> What needs to be done: When a line in the entries below contains the word "München", copy that line.

> The input:

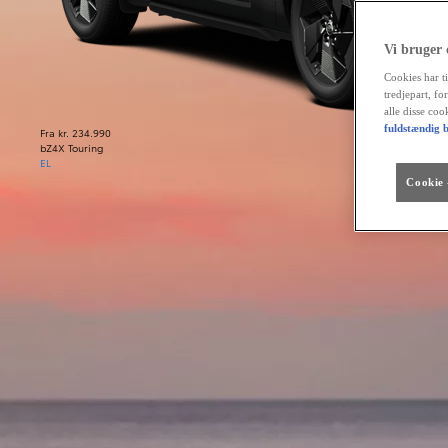
Vi bruger
Cookies har ti
tredjepart, fo
alle disse co
fuldstændig b
Fra kr. 234.990
bZ4X Touring
EL
Cookie -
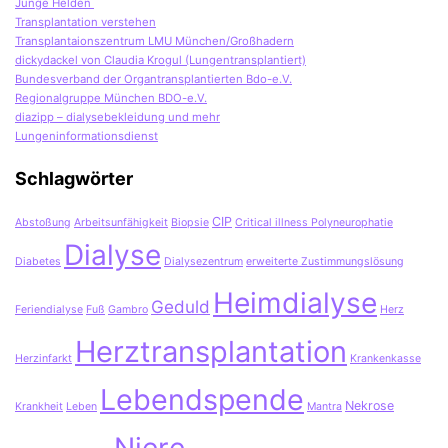
Junge Helden
Transplantation verstehen
Transplantaionszentrum LMU München/Großhadern
dickydackel von Claudia Krogul (Lungentransplantiert)
Bundesverband der Organtransplantierten Bdo-e.V.
Regionalgruppe München BDO-e.V.
diazipp – dialysebekleidung und mehr
Lungeninformationsdienst
Schlagwörter
CIP
Abstoßung
Arbeitsunfähigkeit
Biopsie
Critical illness Polyneurophatie
Dialyse
Diabetes
Dialysezentrum
erweiterte Zustimmungslösung
Heimdialyse
Geduld
Feriendialyse
Fuß
Gambro
Herz
Herztransplantation
Herzinfarkt
Krankenkasse
Lebendspende
Nekrose
Krankheit
Leben
Mantra
Niere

> Result:
Transplantaionszentrum LMU München/Großhadern
Regionalgruppe München BDO-e.V.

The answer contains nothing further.